Tsukino's hand found his arm—steadying, grounding. "Hey. Mediator. You going to mediate this? Or are we letting panic win?"

He forced himself to look away from the body. At the remaining students. At the seventeen faces showing fear, horror, suspicion, and in some cases—barely hidden—interest.

One of these people is a murderer. One of these people killed Goemon within hours of Usagi's announcement. And if we don't figure out who, they go free and we all die.

"Everyone out of this room," Hakuri heard himself say. Voice steady despite the screaming in his head. "Don't touch anything. Don't contaminate evidence. We need to think. We need to investigate. We need to—"

The speakers crackled to life. Usagi's voice, delighted:

"A BODY HAS BEEN DISCOVERED! After a brief period of investigation, a class trial will be held! Find the killer—or die trying! Good luck, students! You're going to need it!"

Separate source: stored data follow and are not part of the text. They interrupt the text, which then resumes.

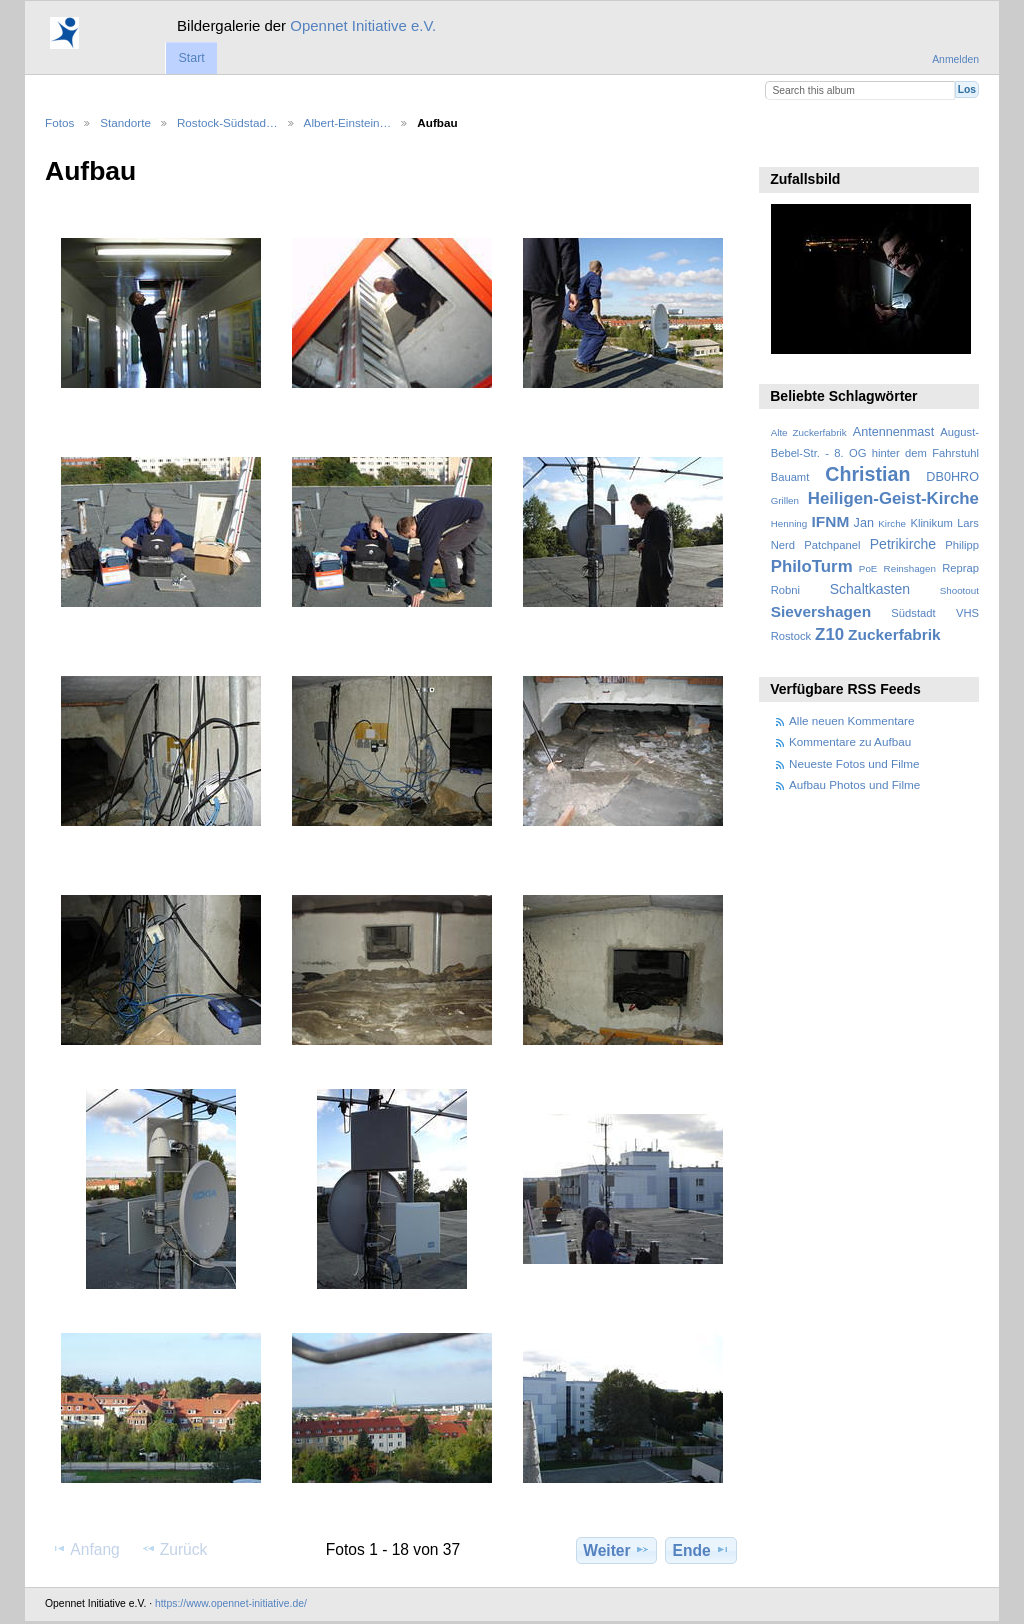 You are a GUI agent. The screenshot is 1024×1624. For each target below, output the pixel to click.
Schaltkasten (870, 589)
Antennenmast (893, 432)
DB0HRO (952, 477)
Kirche (892, 523)
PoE (868, 568)
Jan (864, 523)
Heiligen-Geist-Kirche (893, 498)
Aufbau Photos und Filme (854, 784)
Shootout (959, 590)
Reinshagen (910, 568)
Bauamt (790, 477)
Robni (785, 590)
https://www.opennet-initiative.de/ (231, 1603)
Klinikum (931, 523)
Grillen (785, 500)
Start (191, 58)
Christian (867, 474)
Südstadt (913, 613)
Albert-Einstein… (348, 122)
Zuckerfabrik (894, 634)
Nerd (783, 545)
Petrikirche (903, 544)
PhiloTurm (812, 566)
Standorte (125, 122)
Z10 (829, 634)
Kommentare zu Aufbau (850, 741)
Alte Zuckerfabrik (809, 432)
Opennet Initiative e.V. (363, 25)
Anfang (85, 1549)
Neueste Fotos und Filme (854, 763)
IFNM (831, 521)
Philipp (962, 545)
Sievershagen (821, 611)
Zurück (174, 1549)
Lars (968, 523)
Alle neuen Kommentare (851, 720)
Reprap (960, 568)
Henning (789, 523)
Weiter (616, 1550)
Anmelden (955, 59)
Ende (701, 1550)
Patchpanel (832, 545)
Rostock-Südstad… (227, 122)
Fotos (59, 122)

The announcement ended. Silence returned. And eighteen students—now seventeen—stood in a hallway painted with their classmate's blood, knowing that this was only the beginning.

Hakuri looked at his hands. They were shaking.

Somewhere in his missing memories, he wondered if he'd seen death before. If this horror was new or just forgotten. Either way, he was seeing it now. Living it now. And the only way out was through.

Through investigation. Through trial. Through discovering which of these ultimate students had become an ultimate killer. The game had begun. And Hakuri had no choice but to play.